Sim (contrôl) é esta a origem, segundo o Priberam. (Apesar de eu saber que a sua questão é retórica) 
A maioria dos portugueses usa o termo "comando" ou, mais completo, "comando da televisão", ou ainda (menos comum) "telecomando". Para se distinguir de outros comandos (videojogos).


----------



## guihenning

Carfer said:


> O Ciberdúvidas diz que '_controle_' é galicismo a evitar, mas desde quando é que '_controlo_' também não é? '_Controlo', 'controlar', 'controlador'_ e por aí adiante têm alguma raiz no português? Não têm todas origem no francês? Está esta mais afeiçoada à nossa língua do que aquela?
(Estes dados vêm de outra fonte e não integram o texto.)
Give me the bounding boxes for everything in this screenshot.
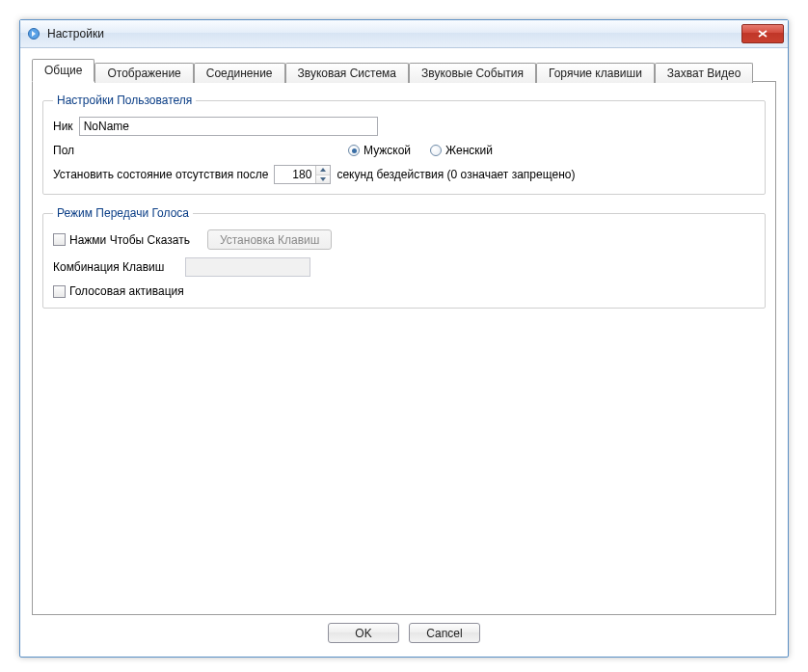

Engraçado que haja quem ache que a forma com <o> seja mais portuguesa apenas porque… sim?! Pelo <o> final, será?! Se quisessem acabar com o galicismo que fossem à raiz latina e impusessem "contrarótulo", um cultismo de CONTRAROTULUM, que é donde vem a palavra francesa. Por ojeriza de gramáticos e de sabe-se-lá-quem-mais a francesismos os brasileiros até hoje votam em "cabinas", ainda que, seguramente, mal haja quem hoje a diga em vez de "cabine".
Mas de volta ao '_controlo_', eu sempre presumi que fosse essa a forma preferida em Portugal porque sempre foi a que vi e ouvi (embora raramente, vá lá, de portugueses). Era um dos pares que, tal como "fato/facto" e similares, eu julguei que cada um dos elementos pertencesse a uma variante.


----------



## Alentugano

guihenning said:


> Mas de volta ao '_controlo_', eu sempre presumi que fosse essa a forma preferida em Portugal porque sempre foi a que vi e ouvi (embora raramente, vá lá, de portugueses). Era um dos pares que, tal como "fato/facto" e similares, eu julguei que cada um dos elementos pertencesse a uma variante.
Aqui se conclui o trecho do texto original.